『ホールドオーバーズ』:弱さをさらけ出せる関係が、深い交流を生み出す。

1970年のアメリカの寄宿学校が舞台。主に堅物の歴史教師、複雑な家庭事情を抱える学生、息子を戦争で失った学食担当の女性の3人による、心あたたまる映画。

登場人物はみんな心のどこかに痛みを抱えている。

誰もがクリスマスは家族とともに過ごす中、家族がいなかったり事情があって孤独に過ごすのは、あちらの国では相当な孤立感を生むらしい。

『ホールドオーバーズ』というタイトルは「残留者」という意味で、日本独自のサブタイトル「置いてけぼりのホリディ」というのはそれをわかりやすく表現している。

仕方なく一緒に過ごさざるを得なくなったメンバーが、少しずつお互いの背景や痛みを知り、だんだん「疑似家族」のように心が近づいていく。

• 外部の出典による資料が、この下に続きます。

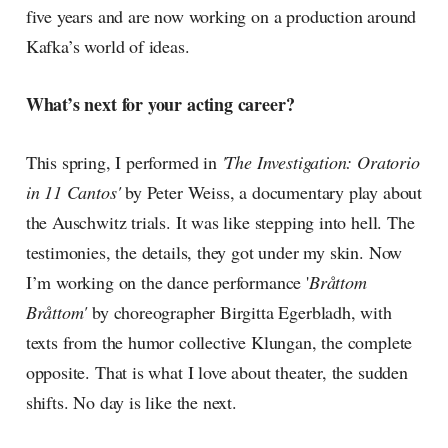
five years and are now working on a production around
Kafka’s world of ideas.
What’s next for your acting career?
This spring, I performed in
'The Investigation: Oratorio
in 11 Cantos'
by Peter Weiss, a documentary play about
the Auschwitz trials. It was like stepping into hell. The
testimonies, the details, they got under my skin. Now
I’m working on the dance performance '
Bråttom
Bråttom'
by choreographer Birgitta Egerbladh, with
texts from the humor collective Klungan, the complete
opposite. That is what I love about theater, the sudden
shifts. No day is like the next.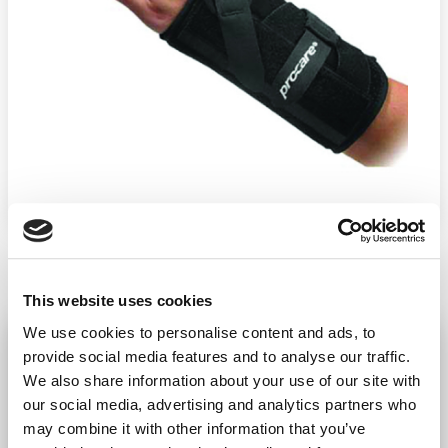
This website uses cookies
We use cookies to personalise content and ads, to
Quick-Fit Wrist Support Left
Unisize
provide social media features and to analyse our traffic.
We also share information about your use of our site with
−
+
ADD TO CART
our social media, advertising and analytics partners who
may combine it with other information that you’ve
Return Policy
Free Shipping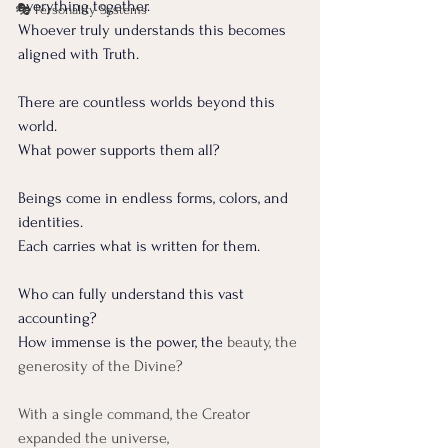
everything together.
🎭 Personality Systems
Whoever truly understands this becomes 
aligned with Truth.
There are countless worlds beyond this 
world.
What power supports them all?
Beings come in endless forms, colors, and 
identities.
Each carries what is written for them.
Who can fully understand this vast 
accounting?
How immense is the power, the
 beauty, the 
generosity of the Divine?
With a single command, the Creator 
expanded the universe,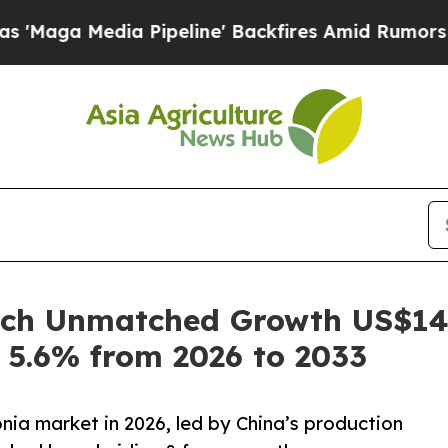
 Pipeline' Backfires Amid Rumors Trump Will cut
h Unmatched Growth US$149.
 5.6% from 2026 to 2033
nia market in 2026, led by China’s production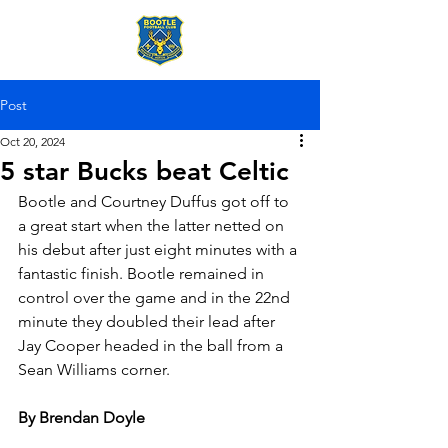
Post
Oct 20, 2024
5 star Bucks beat Celtic
Bootle and Courtney Duffus got off to 
a great start when the latter netted on 
his debut after just eight minutes with a 
fantastic finish. Bootle remained in 
control over the game and in the 22nd 
minute they doubled their lead after 
Jay Cooper headed in the ball from a 
Sean Williams corner.
By Brendan Doyle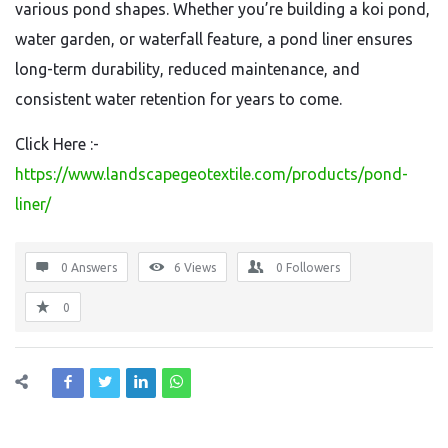
various pond shapes. Whether you’re building a koi pond,
water garden, or waterfall feature, a pond liner ensures
long-term durability, reduced maintenance, and
consistent water retention for years to come.
Click Here :-
https://www.landscapegeotextile.com/products/pond-
liner/
0 Answers
6
Views
0
Followers
0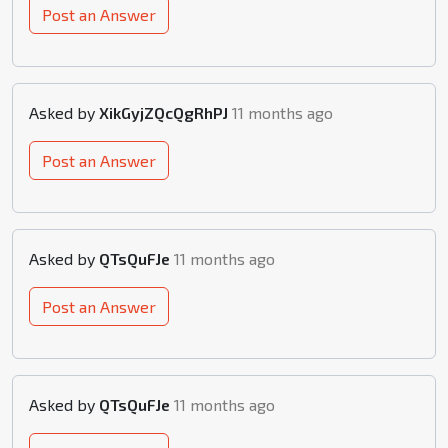
Post an Answer
Asked by
XikGyjZQcQgRhPJ
11 months ago
Post an Answer
Asked by
QTsQuFJe
11 months ago
Post an Answer
Asked by
QTsQuFJe
11 months ago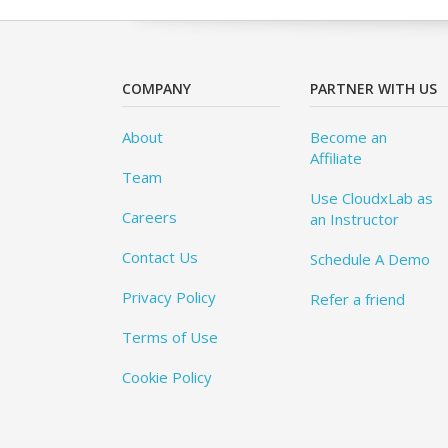
COMPANY
PARTNER WITH US
About
Become an
Affiliate
Team
Use CloudxLab as
Careers
an Instructor
Contact Us
Schedule A Demo
Privacy Policy
Refer a friend
Terms of Use
Cookie Policy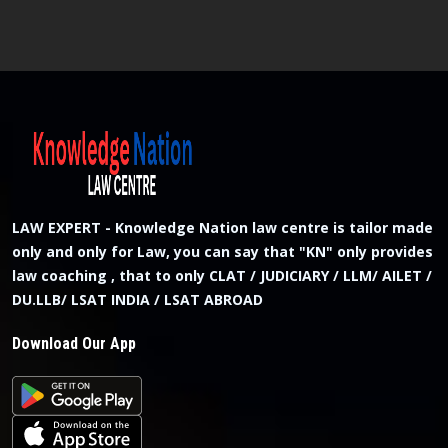
LAW EXPERT - Knowledge Nation law centre is tailor made
only and only for Law, you can say that "KN" only provides
law coaching , that to only CLAT / JUDICIARY / LLM/ AILET /
DU.LLB/ LSAT INDIA / LSAT ABROAD
Download Our App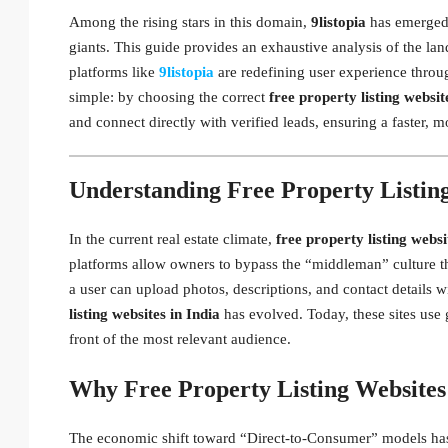
Among the rising stars in this domain,
9listopia
has emerged a
giants. This guide provides an exhaustive analysis of the la
platforms like
9listopia
are redefining user experience throu
simple: by choosing the correct
free property listing websit
and connect directly with verified leads, ensuring a faster, m
Understanding Free Property Listing
In the current real estate climate,
free property listing websi
platforms allow owners to bypass the “middleman” culture tha
a user can upload photos, descriptions, and contact details w
listing websites in India
has evolved. Today, these sites use
front of the most relevant audience.
Why Free Property Listing Websites
The economic shift toward “Direct-to-Consumer” models has 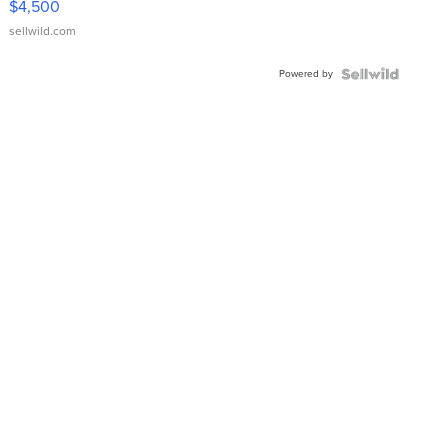
$4,500
sellwild.com
Powered by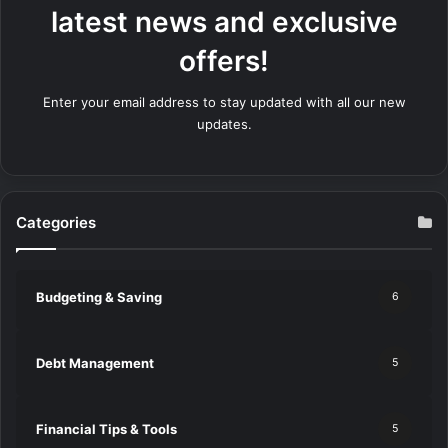
latest news and exclusive
offers!
Enter your email address to stay updated with all our new
updates.
Categories
Budgeting & Saving
6
Debt Management
5
Financial Tips & Tools
5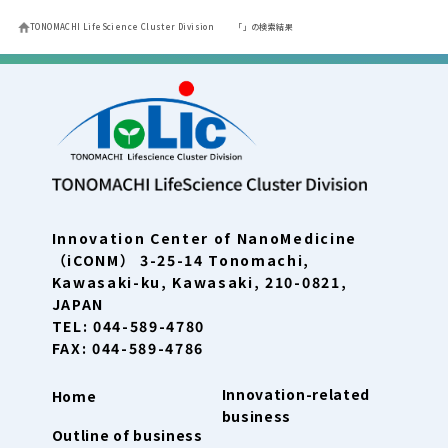
TONOMACHI LifeScience Cluster Division
「」の検索結果
Innovation Center of NanoMedicine
（iCONM） 3-25-14 Tonomachi,
Kawasaki-ku, Kawasaki, 210-0821,
JAPAN
TEL: 044-589-4780
FAX: 044-589-4786
Innovation-related
Home
business
Outline of business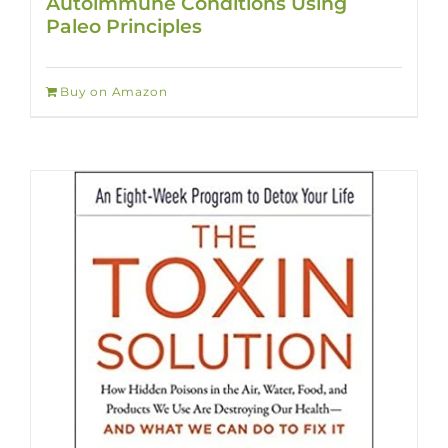
Autoimmune Conditions Using
Paleo Principles
Buy on Amazon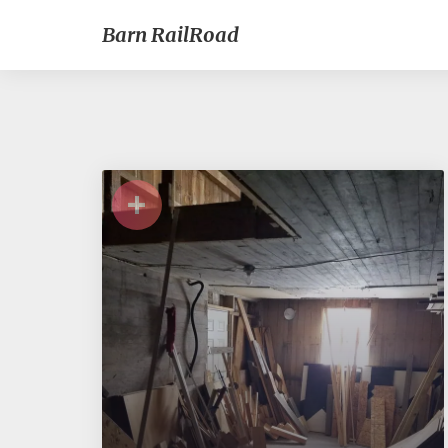
Barn RailRoad
+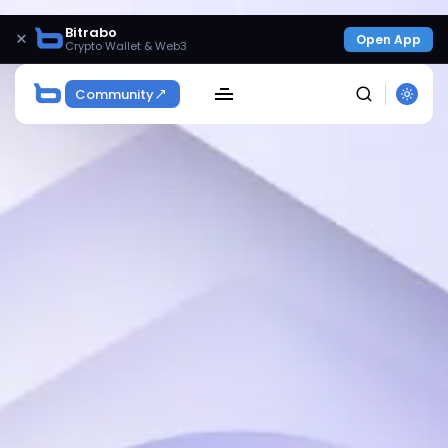
Bitrabo
×
Open App
Crypto Wallet & Web3
Community
SEARCH
Get Exclusive Access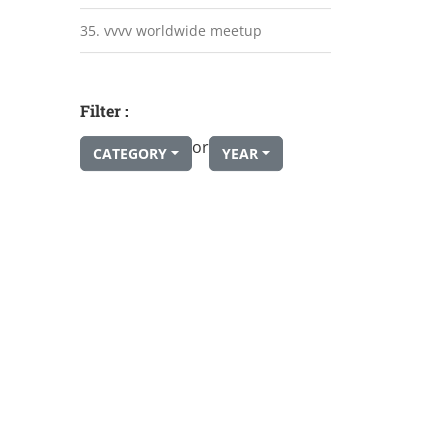
35. vvvv worldwide meetup
Filter :
or
CATEGORY
YEAR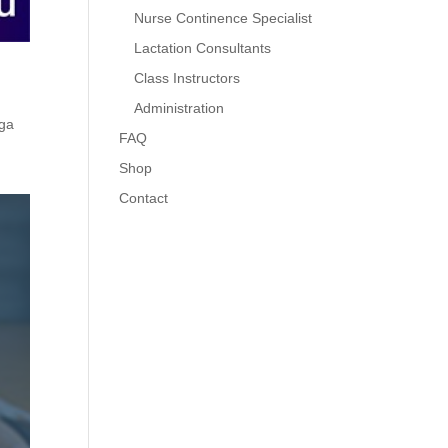
Nurse Continence Specialist
Lactation Consultants
Class Instructors
Administration
ga
FAQ
Shop
Contact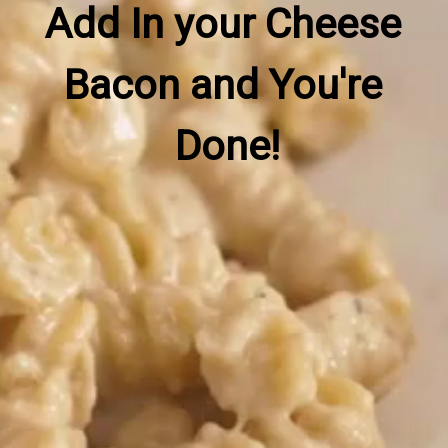
Add In your Cheese 
Bacon and You're 
Done!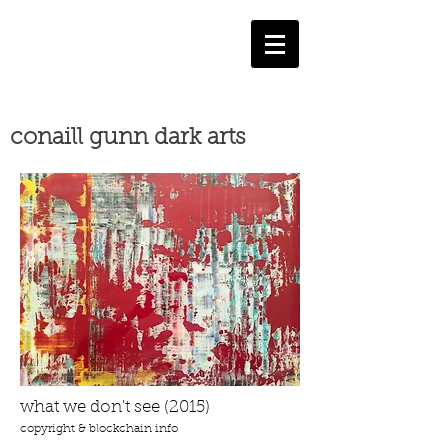
conaill gunn dark arts
what we don't see (2015)
copyright & blockchain info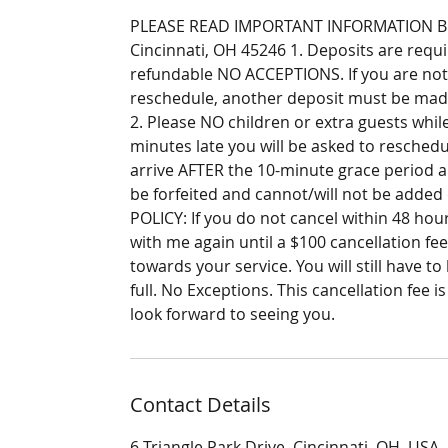
PLEASE READ IMPORTANT INFORMATION BELO
Cincinnati, OH 45246 1. Deposits are requ
refundable NO ACCEPTIONS. If you are not
reschedule, another deposit must be made
2. Please NO children or extra guests while
minutes late you will be asked to reschedu
arrive AFTER the 10-minute grace period a
be forfeited and cannot/will not be adde
POLICY: If you do not cancel within 48 ho
with me again until a $100 cancellation fee
towards your service. You will still have to
full. No Exceptions. This cancellation fee 
look forward to seeing you.
Contact Details
6 Triangle Park Drive, Cincinnati, OH, USA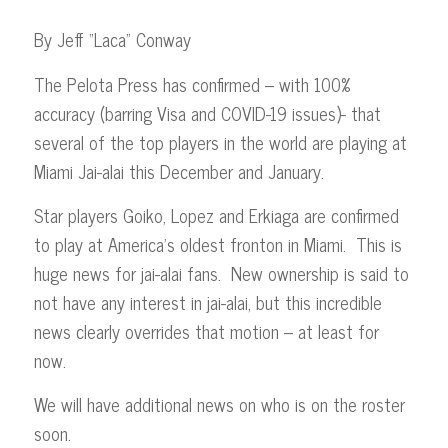
By Jeff “Laca” Conway
The Pelota Press has confirmed – with 100%
accuracy (barring Visa and COVID-19 issues)- that
several of the top players in the world are playing at
Miami Jai-alai this December and January.
Star players Goiko, Lopez and Erkiaga are confirmed
to play at America’s oldest fronton in Miami. This is
huge news for jai-alai fans. New ownership is said to
not have any interest in jai-alai, but this incredible
news clearly overrides that motion – at least for
now.
We will have additional news on who is on the roster
soon.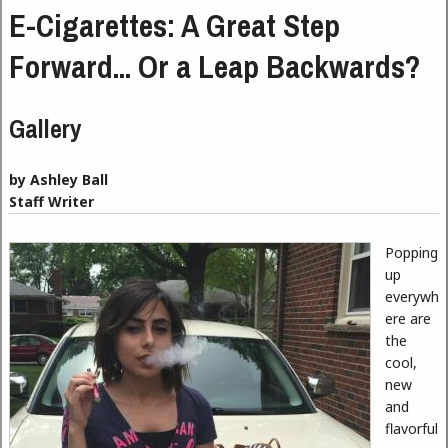
E-Cigarettes: A Great Step
Forward... Or a Leap Backwards?
Gallery
by Ashley Ball
Staff Writer
Popping
up
everywh
ere are
the
cool,
new
and
flavorful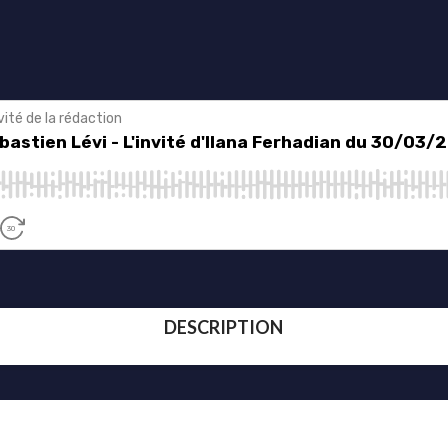
DESCRIPTION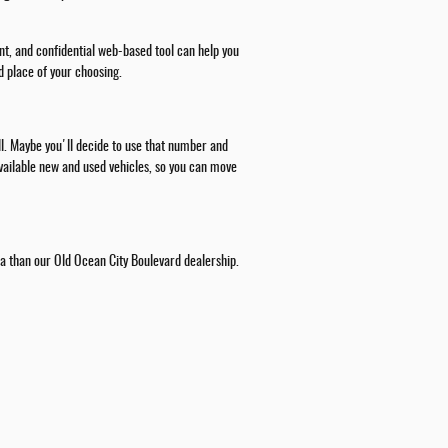
nt, and confidential web-based tool can help you
d place of your choosing.
all. Maybe you'll decide to use that number and
 available new and used vehicles, so you can move
rea than our Old Ocean City Boulevard dealership.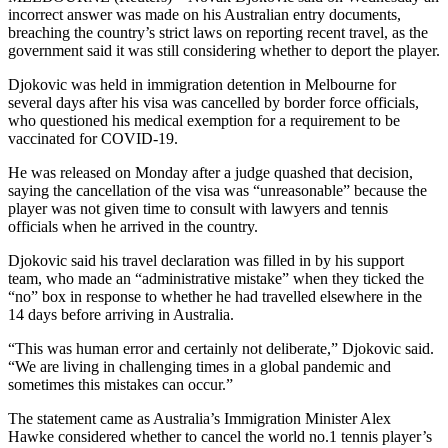
incorrect answer was made on his Australian entry documents,
breaching the country’s strict laws on reporting recent travel, as the
government said it was still considering whether to deport the player.
Djokovic was held in immigration detention in Melbourne for
several days after his visa was cancelled by border force officials,
who questioned his medical exemption for a requirement to be
vaccinated for COVID-19.
He was released on Monday after a judge quashed that decision,
saying the cancellation of the visa was “unreasonable” because the
player was not given time to consult with lawyers and tennis
officials when he arrived in the country.
Djokovic said his travel declaration was filled in by his support
team, who made an “administrative mistake” when they ticked the
“no” box in response to whether he had travelled elsewhere in the
14 days before arriving in Australia.
“This was human error and certainly not deliberate,” Djokovic said.
“We are living in challenging times in a global pandemic and
sometimes this mistakes can occur.”
The statement came as Australia’s Immigration Minister Alex
Hawke considered whether to cancel the world no.1 tennis player’s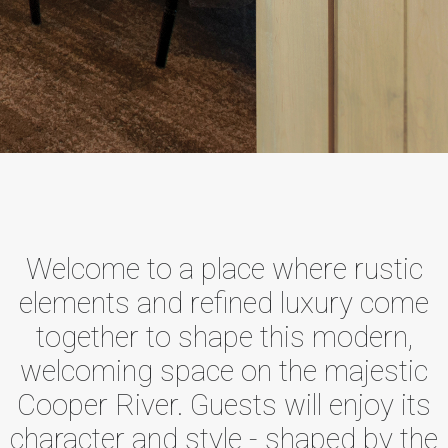
Welcome to a place where rustic
elements and refined luxury come
together to shape this modern,
welcoming space on the majestic
Cooper River. Guests will enjoy its
character and style - shaped by the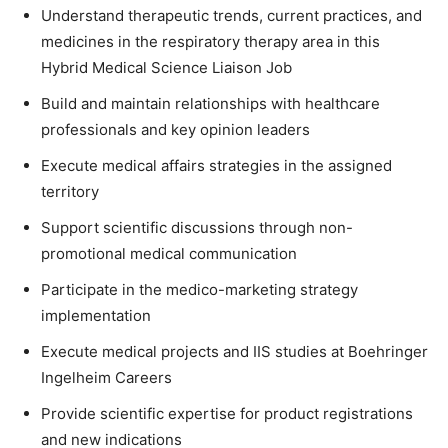
Understand therapeutic trends, current practices, and
medicines in the respiratory therapy area in this
Hybrid Medical Science Liaison Job
Build and maintain relationships with healthcare
professionals and key opinion leaders
Execute medical affairs strategies in the assigned
territory
Support scientific discussions through non-
promotional medical communication
Participate in the medico-marketing strategy
implementation
Execute medical projects and IIS studies at Boehringer
Ingelheim Careers
Provide scientific expertise for product registrations
and new indications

個人的には、堅物でルール厳守のため生徒に嫌われているハナム先生がだんだんゆるくなっていくプロセス、そして最後に「ルビコン川を渡る」シーンがグッときた。

彼が堅物だったのは自分の弱さや劣等感を隠すため、あるいは「模範となる大人でなければならない」というプレッシャーがあった。

そんな彼が柔軟になったのは、人の痛みに触れ、そしてあるハプニングから誰にも言えない過去を語り出すところから。

見終わった後は、ちょっとやさしい気持ちになっています。